Bid Shading
A technique where DSPs reduce bid prices in first-price auctions to avoid overpaying.
What is Bid Shading?
Bid shading is a strategy used by DSPs and advertisers in first-price auctions to reduce their bids below their maximum willingness to pay, aiming to find the minimum price needed to win the impression. When the ad industry transitioned from second-price auctions (where winners paid the second-highest bid) to first-price auctions (where winners pay their actual bid), advertisers needed a way to avoid overpaying. Bid shading algorithms use historical auction data, competitive intelligence, and machine learning to predict the optimal bid.
In a second-price auction, an advertiser could safely bid their true value because they'd only pay the second-highest price. In a first-price auction, bidding $5 when the next-highest bid is $2 means paying $5 instead of $2.01. Bid shading helps advertisers find the sweet spot — bidding enough to win but not so much that they overpay.
Why It Matters for Publishers
Bid shading is primarily an advertiser-side tool, but it directly impacts publisher revenue. As DSPs have adopted sophisticated bid shading algorithms, the effective CPMs publishers receive in first-price auctions have decreased compared to the initial bump publishers saw when auctions first switched from second-price. Some estimates suggest bid shading reduces publisher revenue by 15-25% compared to unshaded first-price auctions.
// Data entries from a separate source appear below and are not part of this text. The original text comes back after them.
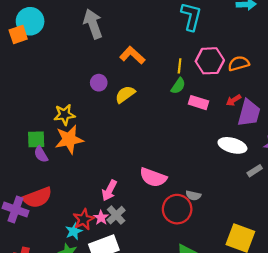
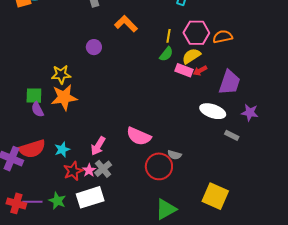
yellow semicircle: (125, 94) -> (191, 56), moved
red arrow: (233, 100) -> (200, 71), moved
gray rectangle: (255, 171) -> (232, 135), turned 56
cyan star: (74, 231) -> (62, 149), moved

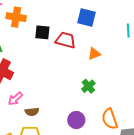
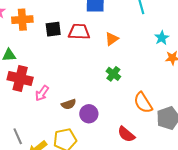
pink arrow: (15, 99) -> (42, 93), moved
brown semicircle: (32, 112) -> (69, 104), moved
purple circle: (76, 120) -> (89, 114), moved

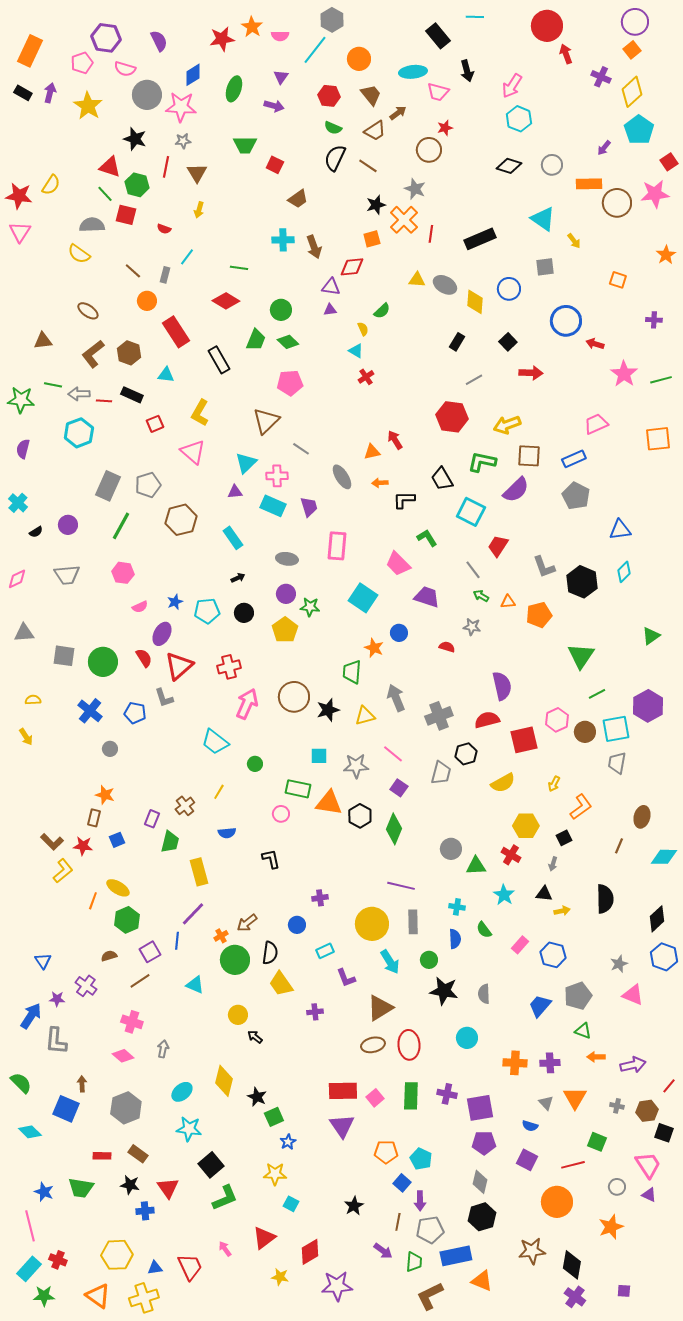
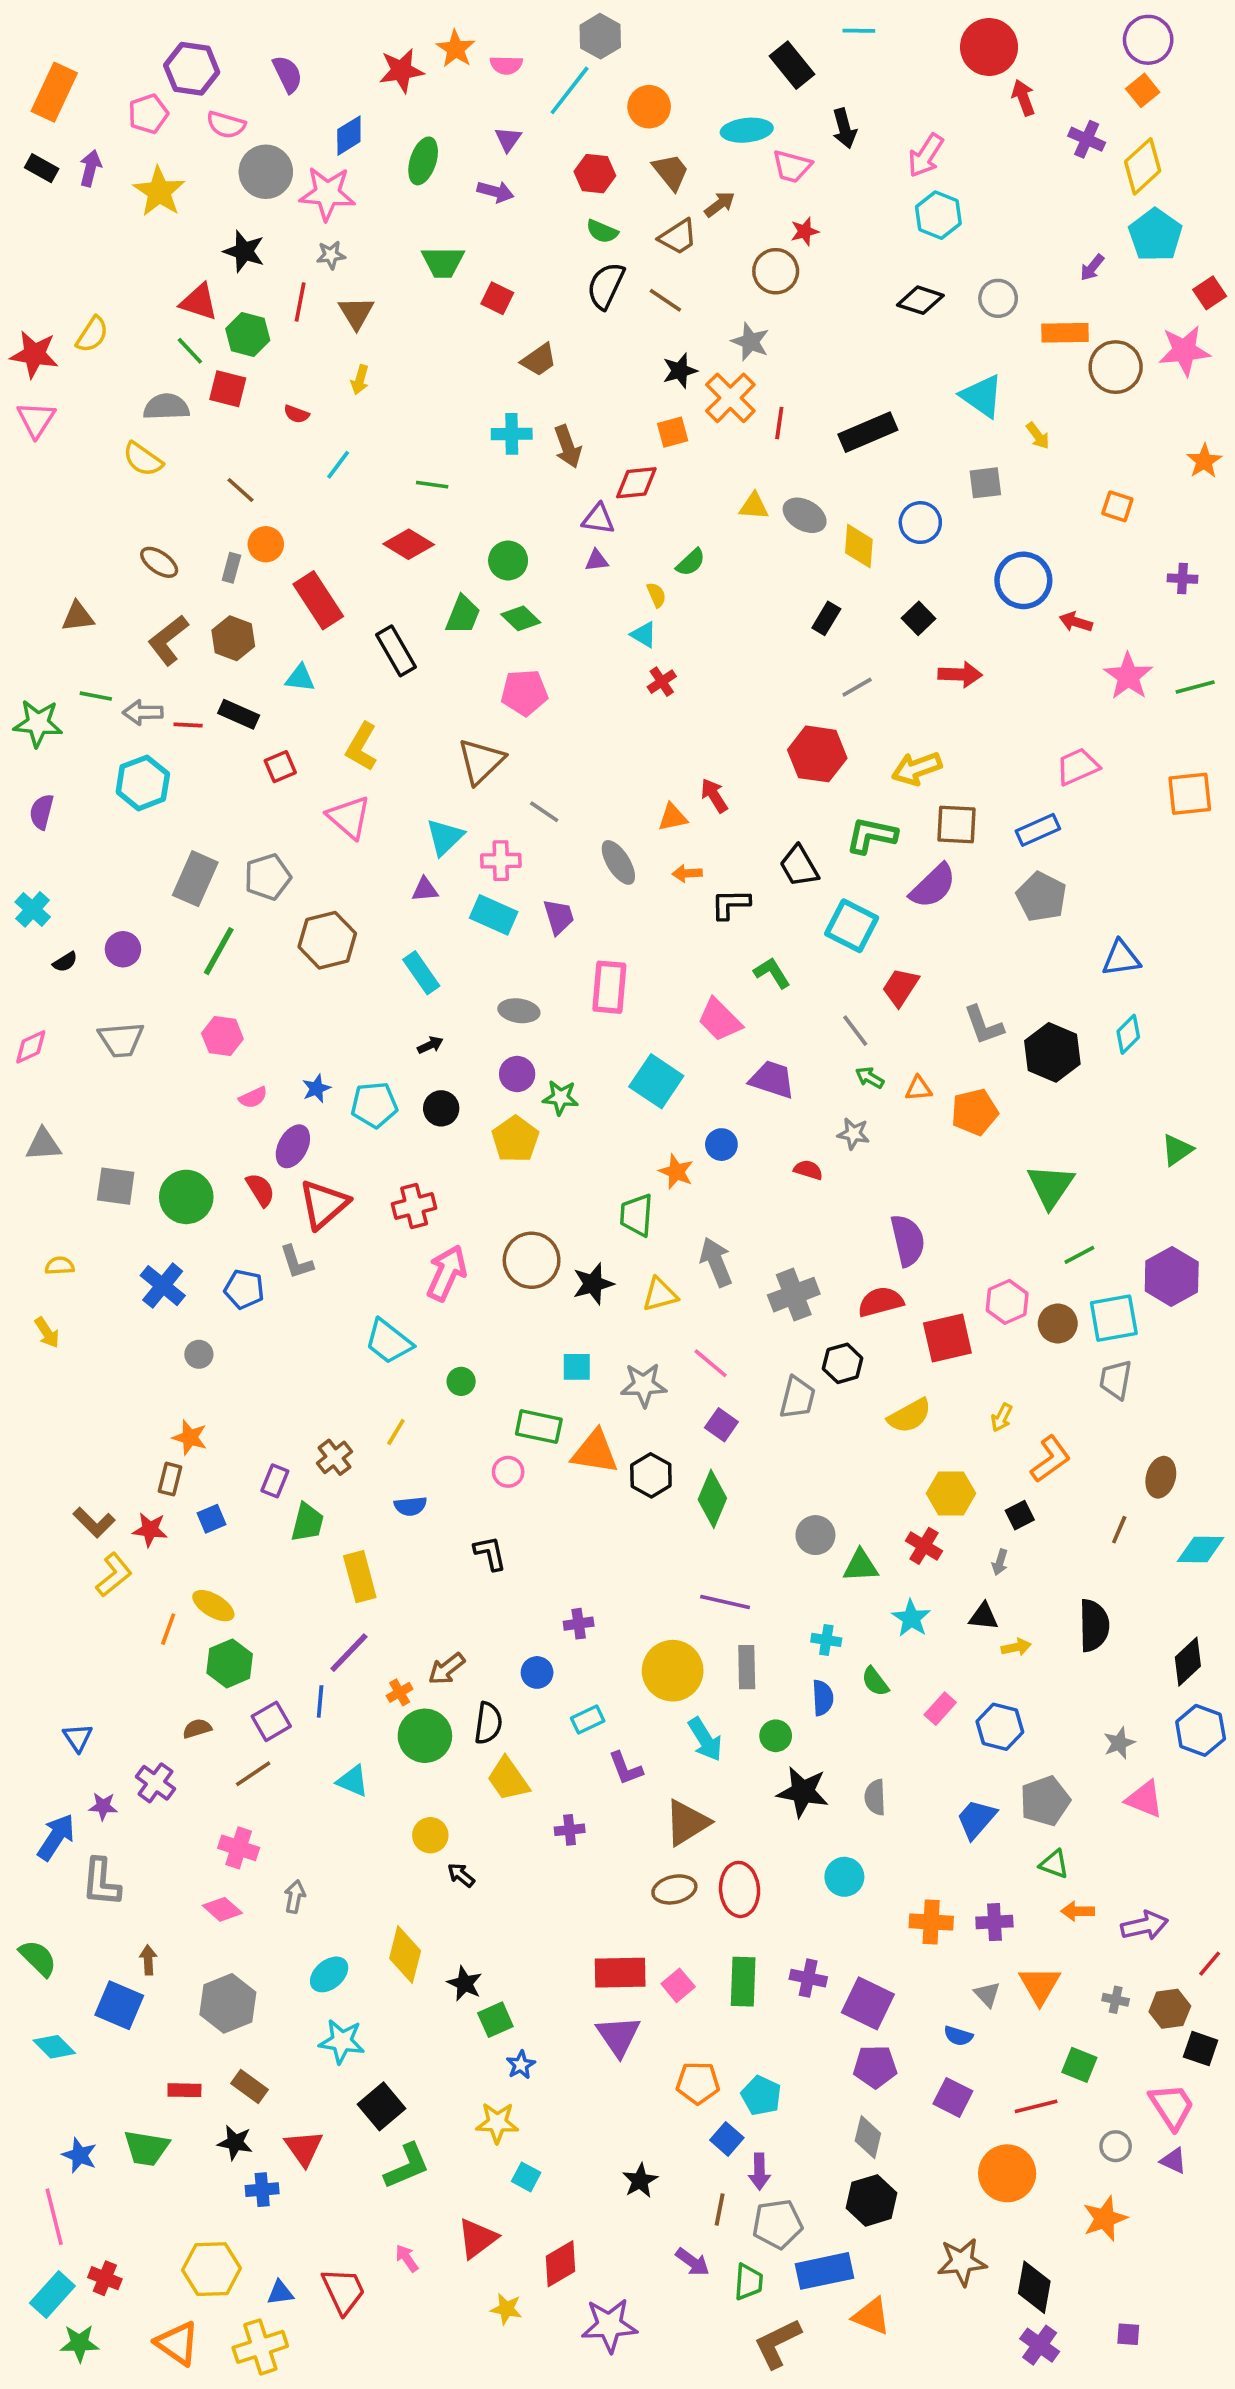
gray rectangle: (165, 275) -> (231, 568), moved
purple square: (480, 1108) -> (868, 2003), turned 36

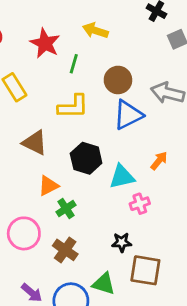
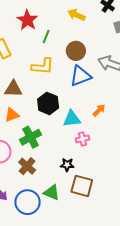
yellow arrow: (95, 31) -> (76, 15), moved
brown triangle: (35, 143) -> (13, 89), turned -30
orange triangle: (48, 186) -> (12, 115), moved
green cross: (66, 208) -> (31, 137), size x1.5

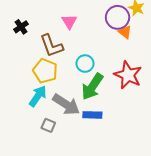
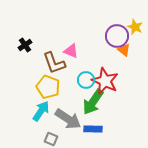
pink triangle: (69, 22) -> (71, 51), moved, turned -35
red star: (128, 75) -> (105, 81), moved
Understanding bid shading helps publishers counter its revenue impact through strategies like floor pricing, increasing competition, and providing signal-rich bid requests that make DSPs more confident in their valuations.
Tips for Optimization
- Use intelligent floor prices: Dynamic floor pricing that adapts to bidding patterns can counteract overly aggressive bid shading by establishing a minimum price threshold.
- Maximize auction competition: The more bidders in an auction, the harder it is for any single DSP to shade aggressively. Add more SSPs and demand partners through header bidding.
- Provide rich bid request data: DSPs shade less aggressively when they have high confidence in the impression value. Include contextual data, viewability scores, and audience signals in bid requests.
- Monitor winning bid trends: Track average winning bids over time. Declining bids despite stable traffic may indicate increased bid shading that requires a strategic response.